It felt like we were on 3 for a long time, and then all of a sudden got 4 throug...

adgjlsfhk1 · 2024-06-18T05:27:57

the big use cases are inter-computer communication and nvme ssds. pcie 4x16 gets you 400 gbps Ethernet. 6x16 will be 1.6 tbps. for SSDs, it's the difference between needing 4 and 1 lanes to saturate your bandwidth. a modern 2u server at this point can have an ungodly amount of incredibly fast storage, and can expose all that data to everyone else without a bandwidth bottleneck.

justinclift · 2024-06-18T04:07:23

Definitely data centre usage of some sort.

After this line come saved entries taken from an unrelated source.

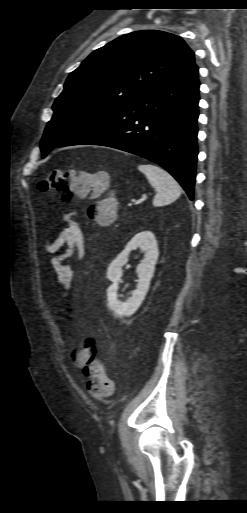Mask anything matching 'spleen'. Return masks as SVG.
<instances>
[{"label": "spleen", "instance_id": "3e777b00", "mask_svg": "<svg viewBox=\"0 0 247 513\" xmlns=\"http://www.w3.org/2000/svg\"><path fill=\"white\" fill-rule=\"evenodd\" d=\"M138 170L145 174L150 185L157 190L153 199L155 207L174 202L181 195L177 181L162 168L152 164H139Z\"/></svg>", "mask_w": 247, "mask_h": 513}]
</instances>
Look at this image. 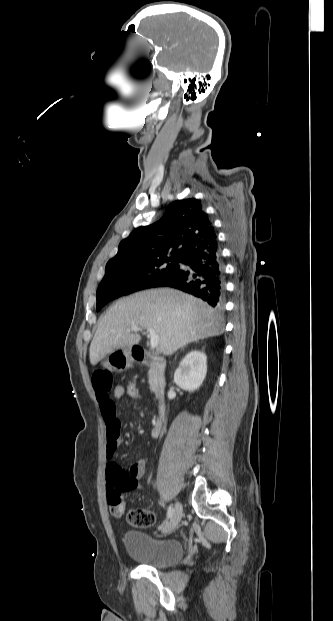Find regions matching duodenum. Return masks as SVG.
Segmentation results:
<instances>
[{"mask_svg":"<svg viewBox=\"0 0 333 621\" xmlns=\"http://www.w3.org/2000/svg\"><path fill=\"white\" fill-rule=\"evenodd\" d=\"M132 356L137 363L150 367L155 372L156 394L160 403V411L153 425L152 435L158 436L161 433L166 420V405L164 402L165 361L141 348H133Z\"/></svg>","mask_w":333,"mask_h":621,"instance_id":"1","label":"duodenum"}]
</instances>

latchkey · 2024-06-18T02:33:07

AI/GPU communication is definitely driving it forward now. It is a speed race for how quickly you can move data around.

starspangled · 2024-06-18T05:18:12

Really? I hadn't heard of GPU or GPGPU pushing bandwidth recently. Networking certainly does. 400GbE cards exceed PCIe 4.0 x16 bandwidth, 800 is here, and 1.6 apparently in the works. Disk too though, just because a single disk (or even network phy) may not max out a PCI slot does not mean you want to dedicate more lanes than necessary to them because you likely want a bunch of them.

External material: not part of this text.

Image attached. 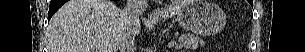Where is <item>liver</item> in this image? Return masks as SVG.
Returning <instances> with one entry per match:
<instances>
[{"instance_id":"6515ba94","label":"liver","mask_w":305,"mask_h":52,"mask_svg":"<svg viewBox=\"0 0 305 52\" xmlns=\"http://www.w3.org/2000/svg\"><path fill=\"white\" fill-rule=\"evenodd\" d=\"M189 0L164 9L170 18ZM122 10L108 0H69L52 17L48 26V52H116L124 31ZM140 31V23L135 28Z\"/></svg>"}]
</instances>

latchkey · 2024-06-18T05:35:33

We are at PCIe5 in the Dell XE9680. We add in 8x400G cards and they talk directly to the Network/ 8xGPUs (via rocev2).

800G ethernet is here at the switches (Dell Z9864F-ON is beautiful... 128 ports of 400G), but not yet at the server/NIC level, that comes with PCIe6. We are also limited to 16 chassis/128 GPUs in a single cluster right now.

NVMe is getting faster all the time, but is pretty standard now. We put 122TB into each server, so that enables local caching of data, if needed.

All of this is designed for the highest speed available today that we can get on the various bus where data is transferred.

oblio · 2024-06-18T09:12:12

I wonder if any of this trickles down into cloud providers reducing costs again. After all if we have zounds of fast storage, surely slower storage becomes cheaper?

latchkey · 2024-06-18T10:05:46

We do not directly compete with them as we are more of a niche based solution for businesses that want their own private cloud and do not want to undertake the many millions in capopex to build and deploy their own super computer clusters. As such, our offerings should not have an impact on their pricing. But who knows… maybe long term we will. Hard to say.

p1esk · 2024-06-18T05:51:09

Nvlink 4.0 used to connect H100 GPUs today is almost as fast as PCIe-7.0 (12.5GBs vs 16GBs). By the time PCIe-7.0 is available I’m sure NVlink will be much faster. So, yeah, GPUs are currently the most bandwidth hungry devices on the market.

latchkey · 2024-06-18T10:11:05

Will the lead time still be 50+ weeks though? My guess is yes.